-------- Input material --------

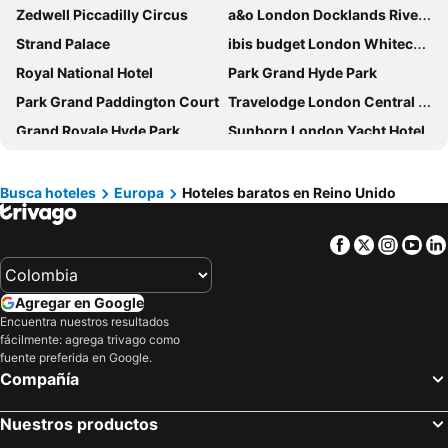
Zedwell Piccadilly Circus
a&o London Docklands Riverside
Strand Palace
ibis budget London Whitechapel - Brick Lane
Royal National Hotel
Park Grand Hyde Park
Park Grand Paddington Court
Travelodge London Central City Road
Grand Royale Hyde Park
Sunborn London Yacht Hotel
The Portpatrick Hotel
The Resident Kensington
Redwood House Hotel
Premier Inn Heathrow Airport Terminal 4
Busca hoteles
Europa
Hoteles baratos en Reino Unido
hub by Premier Inn Edinburgh Royal Mile hotel
easyHotel Edinburgh
Facebook
Twitter
Insta
Yo
The Crown Hotel
Holiday Inn Express London - Newbury Park, an IHG Hotel
Holiday Inn Express Manchester Airport by IHG
LSE High Holborn
Agregar en Google
Travelodge Gatwick Airport Central
The Brighton Hotel
Encuentra nuestros resultados
West Beach Hotel Brighton
LSE Carr-Saunders Hall
fácilmente: agrega trivago como
fuente preferida en Google.
Sofitel London Heathrow
Travelodge London Kings Cross Royal Scot
Compañía
Travelodge London Wembley
Best Western London Heathrow Ariel Hotel
easyHotel Oxford
Galgorm
Nuestros productos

--------

**Instructions to follow**. If a line of the records above holds the string "Google", count it; then state only how many such lines there are.

**Answer box**. 2